By Gabrielle Tétrault-Farber
MOSCOW (Reuters) – Russia could be hit with a four-year Olympic ban on Monday for flouting anti-doping rules, a punishment local officials have said would be unfair and part of a malicious Western attempt to destroy sport in the country.
Russia, which has tried to showcase itself as a global sports power, has been embroiled in doping scandals since a 2015 report commissioned by the World Anti-Doping Agency (WADA) found evidence of mass doping in Russian athletics.
Its doping woes have snowballed since, with many of its athletes sidelined from the past two Olympics and the country stripped of its flag altogether at last year’s Pyeongchang Winter Games as punishment for state-sponsored doping cover-ups at the 2014 Sochi Games.
Russian sport could enter four more years of gloom on Monday when WADA’s executive committee convenes in Lausanne to rule on whether to ban the country from hosting major sporting events and to force its clean athletes to compete without their flag or anthem for four years.
WADA has accused Moscow of tampering with laboratory data by planting fake evidence and deleting files linked to positive doping tests that could have helped identify drug cheats.
Sports Minister Pavel Kolobkov last month attributed the discrepancies in the laboratory data to technical issues. Other senior officials have likened the proposed punishment to broader attempts by Western countries to hold Russia back.
“The more these types of decisions are made, the better it is… for their anti-Russian argument,” Foreign Minister Sergei Lavrov complained last week.
International sports bodies and officials have heavily criticized Russia over its latest doping offences, alleging that the country has once again violated the ethos of sport.
“Russia has not learned, and is not prepared to learn, from its serious indiscretions,” the Institute of National Anti-Doping Organizations (iNADO) said in a statement this week.
Yuri Ganus, the head of Russian anti-doping agency RUSADA, has been one of the few critical voices inside Russia.
“The problem is that we have four years ahead of us and for now, judging by the reaction of the current sports authorities, I don’t see any prospect of resolving these issues,” Ganus told Reuters.
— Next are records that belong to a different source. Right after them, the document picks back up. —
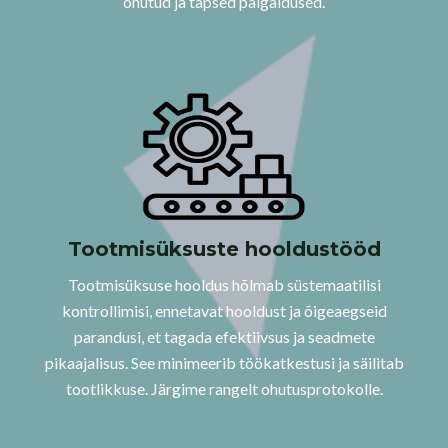
ohutud ja täpsed paigaldused.
Tootmisüksuste hooldustööd
Tootmisüksuse hooldus hõlmab süstemaatilisi
kontrollimisi, ennetavat hooldust ja õigeaegseid
parandusi, et tagada efektiivsus ja seadmete
pikaajalisus. See minimeerib töökatkestusi ja säilitab
tootlikkuse. Järgime rangelt ohutusprotokolle.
RUSADA is set to be stripped of its accreditation for the second time in four years as part of the same doping sanctions.
Ganus pointed to what he said was an unhealthy culture among Russia’s sporting authorities which he said was resistant to change. Officials had used destructive methods to handle a crisis that could have been resolved by honestly addressing issues, he said.
“I don’t think we need to… try to find those guilty in other countries and say that the main source of evil is the West or the East, or anyone else,” he said. “That’s nonsense. The main problem is our culture, the culture inside the sports world.”
Ganus said he hoped President Vladimir Putin, who has yet to comment on WADA’s recommendations to punish Russia, would order serious reform of the country’s sports administration.
“In our country with these traditions, autocratic and bureaucratic, the presidential level is needed to make decisions to change,” he said. “I really hope that the time has come for serious changes.”